I was looking for something on the UA Computer Science Department website this week, when I noticed that my account on the department server is finally gone. That really marks the end of an era, since that was my last UA computer account.

It also happened to be the last online copy of my first (and only) homepage, although it's still available via the Wayback Machine.

So, why don't I have a decent website anymore? After all, my wife was able to put together a pretty nice website with just a couple of weeks of work. Why haven't I built one, even after several years of effort? It's not as if web design is really hard or anything, especially with modern tools. In fact, I've long thought that was the reason: web design is a solved problem. It's not novel or challenging or interesting to me, so I just prefer to do other things. I still think that's true to some extent, but now I'm thinking that there's something more.

I think my own expectations are intimidating. It makes sense, now that I think about it. For one thing, being a computer geek, I feel like I'd darn well better have a really nice website. However, that requires a considerable degree of effort and expertise, probably more than I care to develop in an area that doesn't particularly interest me. So, to some degree, having no website at all is preferable to having a lame one.

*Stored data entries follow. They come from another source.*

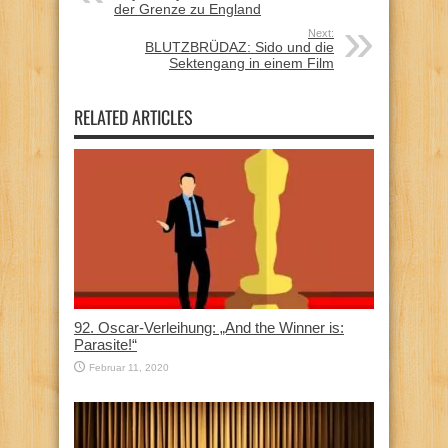
der Grenze zu England
Next:
BLUTZBRÜDAZ: Sido und die
Sektengang in einem Film
RELATED ARTICLES
92. Oscar-Verleihung: „And the Winner is:
Parasite!“
Februar 11, 2020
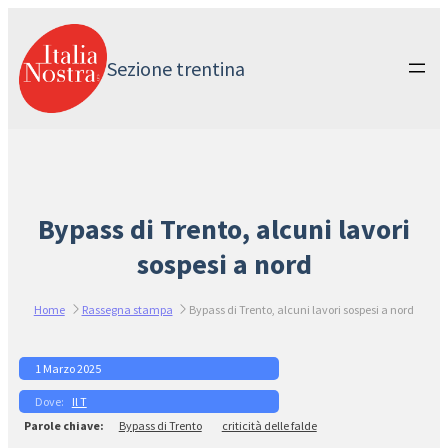
Vai
al
contenuto
Sezione trentina
Bypass di Trento, alcuni lavori
sospesi a nord
Home
Rassegna stampa
Bypass di Trento, alcuni lavori sospesi a nord
1 Marzo 2025
Il T
Bypass di Trento
criticità delle falde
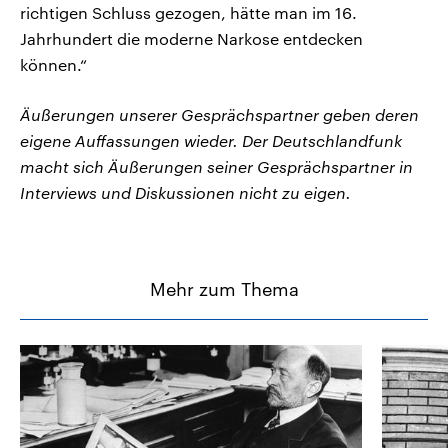
richtigen Schluss gezogen, hätte man im 16.
Jahrhundert die moderne Narkose entdecken
können.“
Äußerungen unserer Gesprächspartner geben deren
eigene Auffassungen wieder. Der Deutschlandfunk
macht sich Äußerungen seiner Gesprächspartner in
Interviews und Diskussionen nicht zu eigen.
Mehr zum Thema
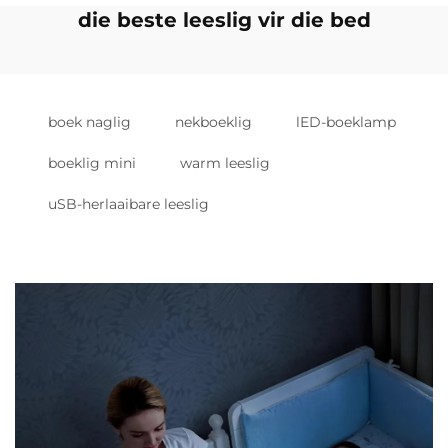
die beste leeslig vir die bed
boek naglig
nekboeklig
lED-boeklamp
boeklig mini
warm leeslig
uSB-herlaaibare leeslig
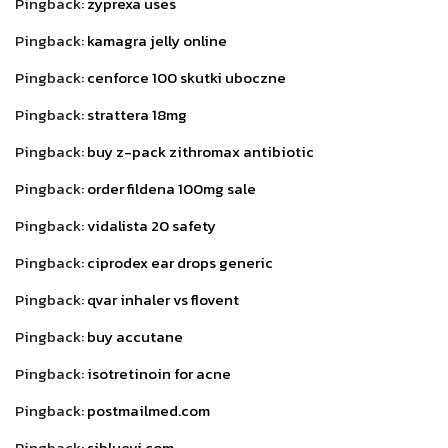
Pingback:
zyprexa uses
Pingback:
kamagra jelly online
Pingback:
cenforce 100 skutki uboczne
Pingback:
strattera 18mg
Pingback:
buy z-pack zithromax antibiotic
Pingback:
order fildena 100mg sale
Pingback:
vidalista 20 safety
Pingback:
ciprodex ear drops generic
Pingback:
qvar inhaler vs flovent
Pingback:
buy accutane
Pingback:
isotretinoin for acne
Pingback:
postmailmed.com
Pingback:
sibluevi.com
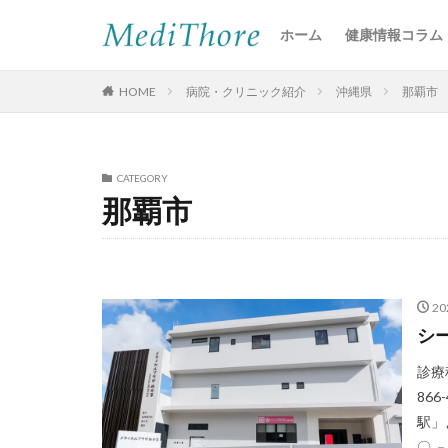
ホーム
健康情報コラム
HOME
病院・クリニック紹介
沖縄県
那覇市
CATEGORY
那覇市
2
シ
診療科
86
駅」よ
〇 － 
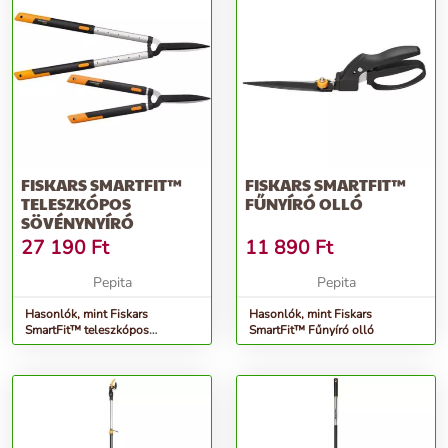
FISKARS SMARTFIT™
FISKARS SMARTFIT™
TELESZKÓPOS
FŰNYÍRÓ OLLÓ
SÖVÉNYNYÍRÓ
27 190
Ft
11 890
Ft
Pepita
Pepita
Hasonlók, mint Fiskars
Hasonlók, mint Fiskars
SmartFit™ teleszkópos
SmartFit™ Fűnyíró olló
Sövénynyíró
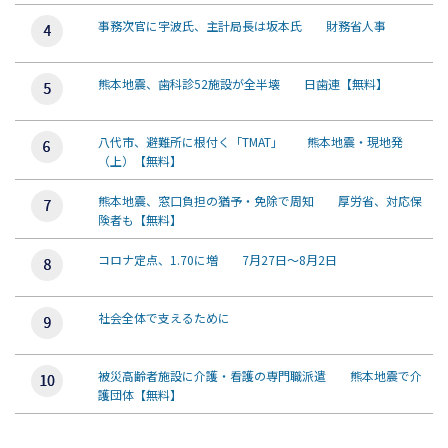
事務次官に宇波氏、主計局長は坂本氏 財務省人事
熊本地震、歯科診52施設が全半壊 日歯連【無料】
八代市、避難所に根付く「TMAT」 熊本地震・現地発
（上）【無料】
熊本地震、窓口負担の猶予・免除で周知 厚労省、対応保
険者も【無料】
コロナ定点、1.70に増 7月27日～8月2日
社会全体で支えるために
被災高齢者施設に介護・看護の専門職派遣 熊本地震で介
護団体【無料】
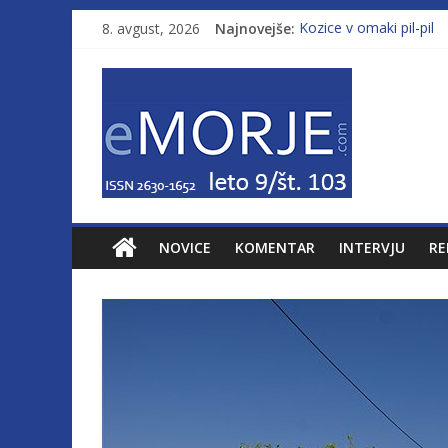
8. avgust, 2026
Najnovejše:
Kozice v omaki pil-pil
Leto 9, št. 103; Licenc
Od morja do gorja 11
Murterske barke v slo
Poletje, ki ponuja več
NOVICE
KOMENTAR
INTERVJU
RE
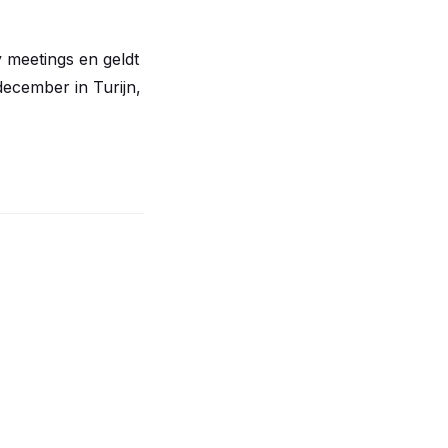
 meetings en geldt
ecember in Turijn,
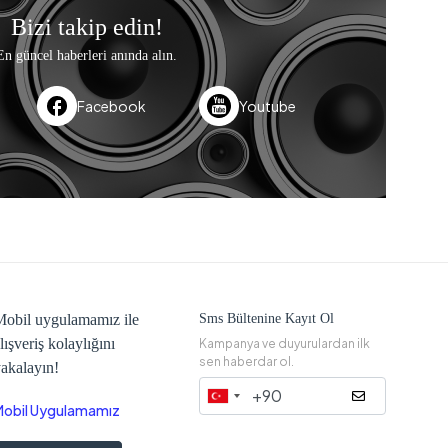
Bizi takip edin!
En güncel haberleri anında alın.
Facebook
Youtube
obil uygulamamız ile
Sms Bültenine Kayıt Ol
lışveriş kolaylığını
Kampanya ve duyurulardan ilk
sen haberdar ol.
akalayın!
Mobil Uygulamamız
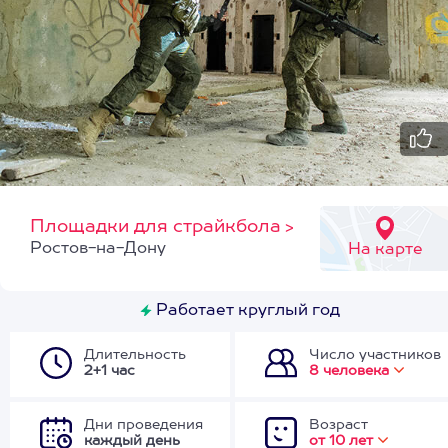
Площадки для страйкбола
>
Ростов-на-Дону
На карте
Работает круглый год
Длительность
Число участников
2+1 час
8 человека
Дни проведения
Возраст
каждый день
от 10 лет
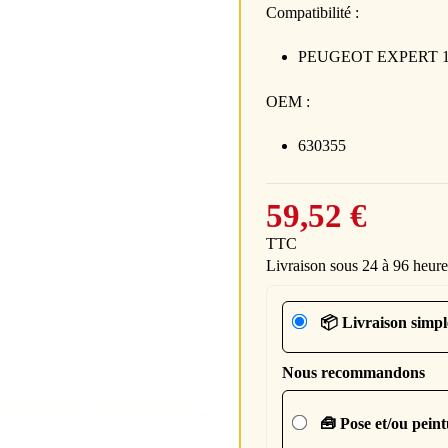
Compatibilité :
PEUGEOT EXPERT 1 ph
OEM :
630355
59,52 €
TTC
Livraison sous 24 à 96 heure
📦 Livraison simpl
Nous recommandons
🧰 Pose et/ou pein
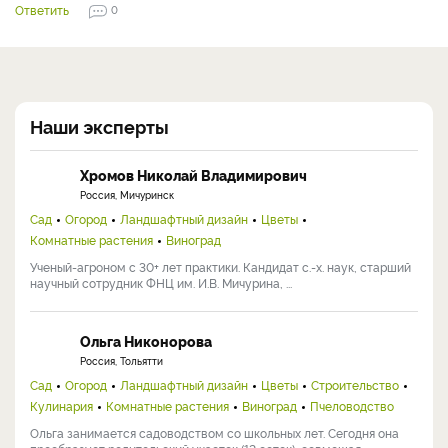
Ответить
0
Наши эксперты
Хромов Николай Владимирович
Россия, Мичуринск
Сад
Огород
Ландшафтный дизайн
Цветы
Комнатные растения
Виноград
Ученый-агроном с 30+ лет практики. Кандидат с.-х. наук, старший
научный сотрудник ФНЦ им. И.В. Мичурина, ...
Ольга Никонорова
Россия, Тольятти
Сад
Огород
Ландшафтный дизайн
Цветы
Строительство
Кулинария
Комнатные растения
Виноград
Пчеловодство
Ольга занимается садоводством со школьных лет. Сегодня она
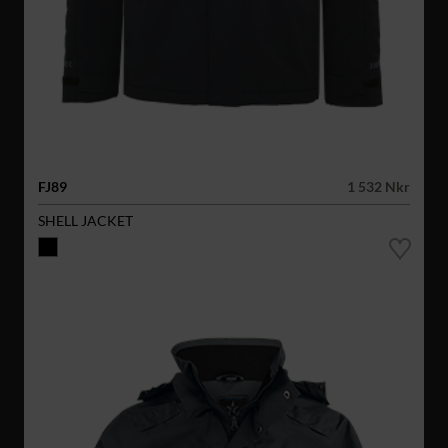
FJ89
1 532 Nkr
SHELL JACKET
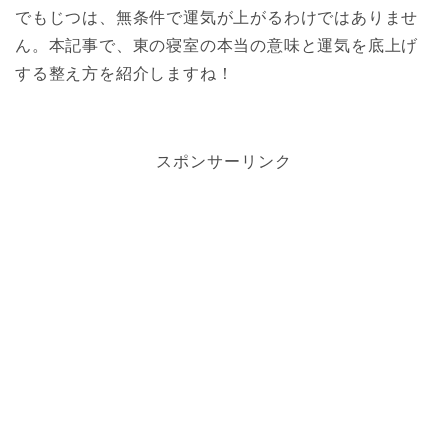
でもじつは、無条件で運気が上がるわけではありませ
ん。本記事で、東の寝室の本当の意味と運気を底上げ
する整え方を紹介しますね！
スポンサーリンク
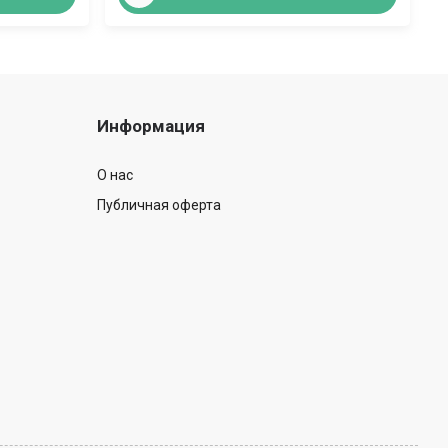
Информация
О нас
Публичная оферта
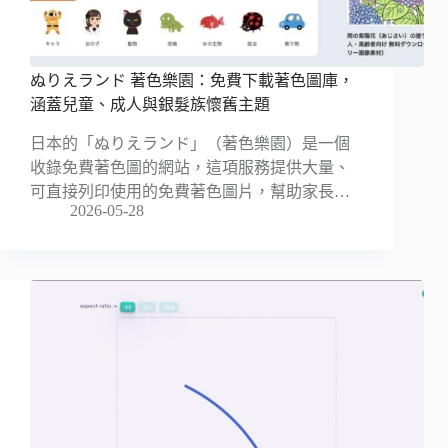
ぬりえランド 著色樂園：免費下載著色圖庫，
涵蓋兒童、成人與銀髮族懷舊主題
日本的「ぬりえランド」（著色樂園）是一個
收錄免費著色圖的網站，這項服務提供大量、
可直接列印使用的免費著色圖片，幫助家長…
2026-05-28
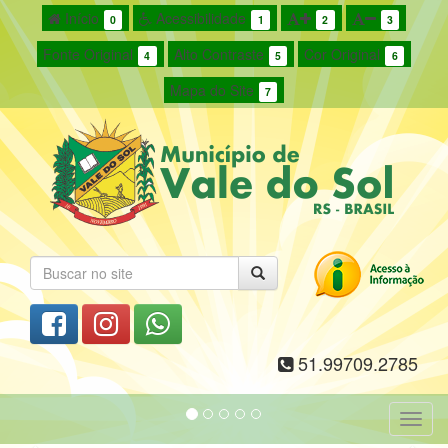
Início
Acessibilidade
0
1
2
3
Fonte Original
Alto Contraste
Cor Original
4
5
6
Mapa do Site
7
51.99709.2785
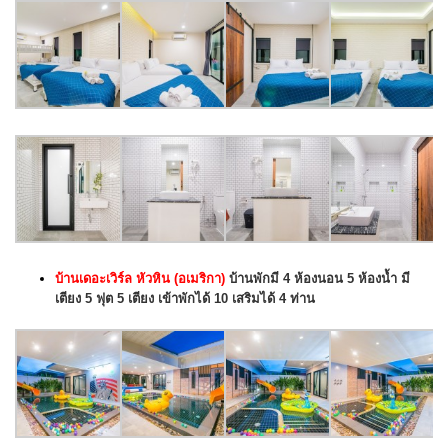
บ้านเดอะเวิร์ล หัวหิน (อเมริกา)
บ้านพักมี 4 ห้องนอน 5 ห้องน้ำ มี
เตียง 5 ฟุต 5 เตียง เข้าพักได้ 10 เสริมได้ 4 ท่าน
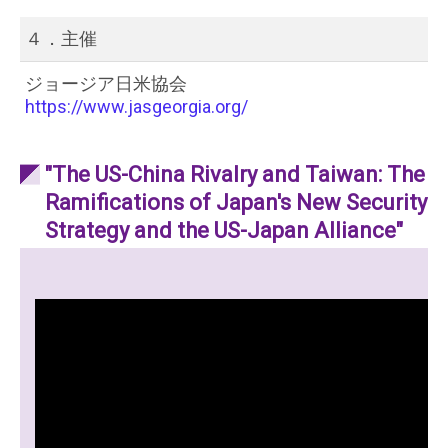
４．主催
ジョージア日米協会
https://www.jasgeorgia.org/
"The US-China Rivalry and Taiwan: The
Ramifications of Japan's New Security
Strategy and the US-Japan Alliance"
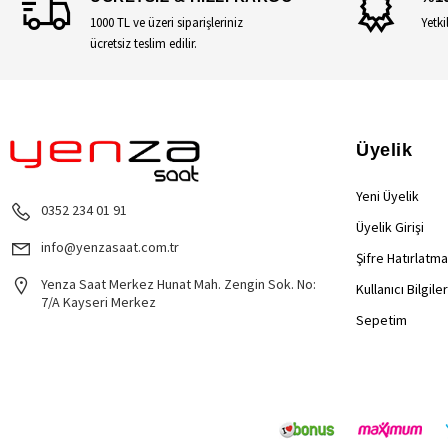
1000 TL ve üzeri siparişleriniz
Yetki
ücretsiz teslim edilir.
Üyelik
Yeni Üyelik
0352 234 01 91
Üyelik Girişi
info@yenzasaat.com.tr
Şifre Hatırlatma
Yenza Saat Merkez Hunat Mah. Zengin Sok. No:
Kullanıcı Bilgile
7/A Kayseri Merkez
Sepetim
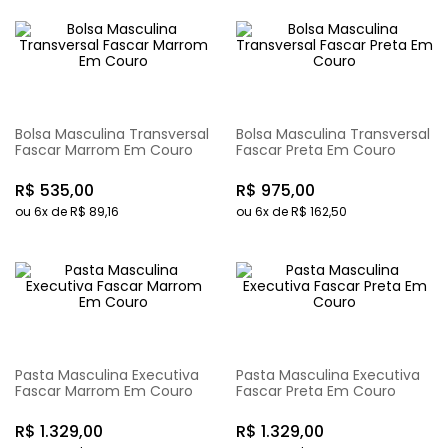
Bolsa Masculina Transversal
Bolsa Masculina Transversal
Fascar Marrom Em Couro
Fascar Preta Em Couro
R$
535
,
00
R$
975
,
00
ou
6
x de
R$
89
,
16
ou
6
x de
R$
162
,
50
Pasta Masculina Executiva
Pasta Masculina Executiva
Fascar Marrom Em Couro
Fascar Preta Em Couro
R$
1
.
329
,
00
R$
1
.
329
,
00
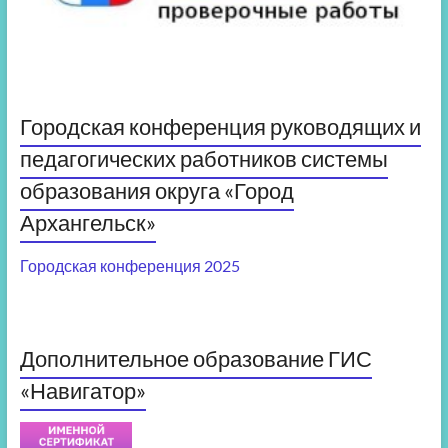
Городская конференция руководящих и
педагогических работников системы
образования округа «Город
Архангельск»
Городская конференция 2025
Дополнительное образование ГИС
«Навигатор»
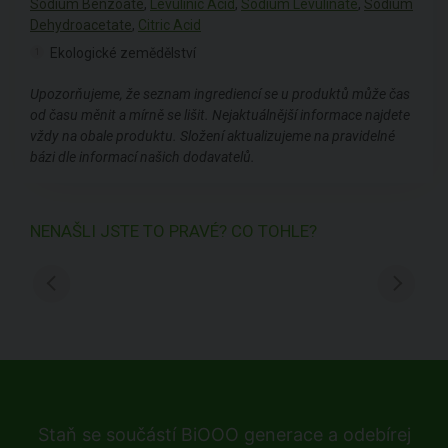
Sodium Benzoate
,
Levulinic Acid
,
Sodium Levulinate
,
Sodium
Dehydroacetate
,
Citric Acid
Ekologické zemědělství
1
Upozorňujeme, že seznam ingrediencí se u produktů může čas
od času měnit a mírně se lišit. Nejaktuálnější informace najdete
vždy na obale produktu. Složení aktualizujeme na pravidelné
bázi dle informací našich dodavatelů.
NENAŠLI JSTE TO PRAVÉ? CO TOHLE?
Staň se součástí BiOOO generace a odebírej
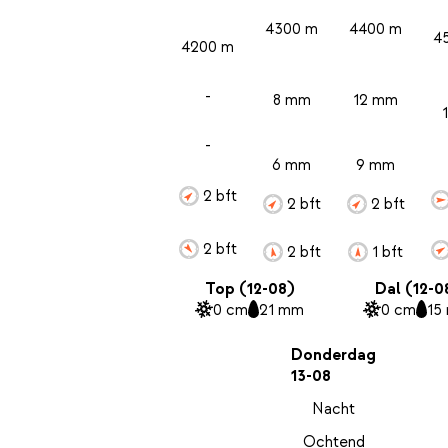
4300 m
4400 m
4
4200 m
-
8 mm
12 mm
-
6 mm
9 mm
2 bft
2 bft
2 bft
2 bft
2 bft
1 bft
Top (12-08)
Dal (12-0
0 cm
21 mm
0 cm
15
Donderdag
13-08
Nacht
Ochtend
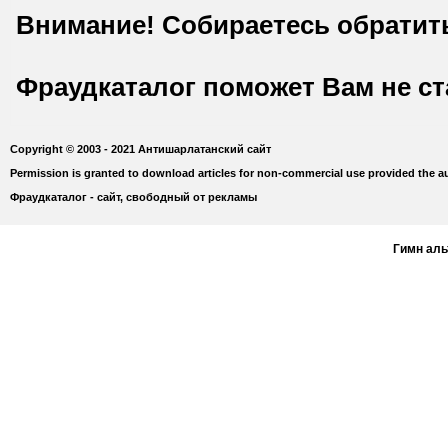
Внимание! Собираетесь обратит
Фраудкаталог поможет Вам не с
Copyright © 2003 - 2021 Антишарлатанский сайт
Permission is granted to download articles for non-commercial use provided the au
Фраудкаталог - сайт, свободный от рекламы
Гимн ал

The geekily-acceptable alternative to an incredibly cool website is a super-simple one. To pull that off, though, you really need to be an uber-geek. You need to have enough "geek cred" that your skills are absolutely beyond doubt. Check out Larry Wall's or John McCarthy's websites. Yeah, they're not much to look at, but anybody who knows what they've done will have no doubt that they could do far, far better if they really wanted to. Kind of a zen master approach.

Being neither a web guru nor a recognized genius, that leaves me with only the alternative of throwing up YALMW -- Yet Another Lame, Mediocre Website. Realizing this, though, leads me to the conclusion that this is only a perceived alternative. It's really a decision to remain with those "cold and timid souls who know neither victory nor defeat," at least online.

The other liberating realization was that I am neither a Wall nor a McCarthy, and that precious few people will care in the least what any website I have is like. So, armed with my new understanding, I'm now more determined than ever to re-establish a personal web presence beyond my blog.